--- START ---

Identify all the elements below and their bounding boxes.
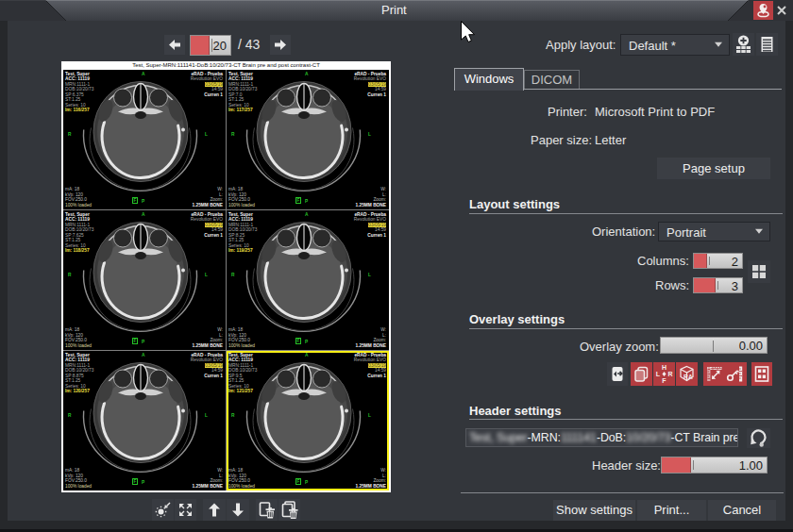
- svg-text:H: H: [662, 364, 666, 371]
- svg-text:A: A: [688, 374, 693, 380]
- svg-text:R: R: [667, 371, 672, 377]
- svg-text:F: F: [662, 377, 666, 384]
- svg-text:L: L: [656, 371, 661, 377]
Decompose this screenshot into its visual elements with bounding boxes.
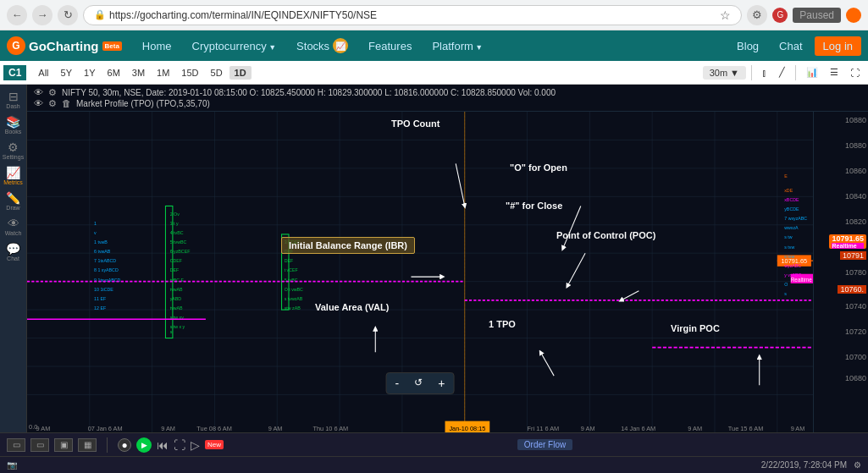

--- END ---

Output all of the listing above, exactly as given, but without its pictures.

Output for this exercise:
Identify all the elements below and their bounding boxes.
- svg-text:H: H: [662, 364, 666, 371]
- svg-text:A: A: [688, 374, 693, 380]
- svg-text:R: R: [667, 371, 672, 377]
- svg-text:F: F: [662, 377, 666, 384]
- svg-text:L: L: [656, 371, 661, 377]
Decompose this screenshot into its visual elements with bounding boxes.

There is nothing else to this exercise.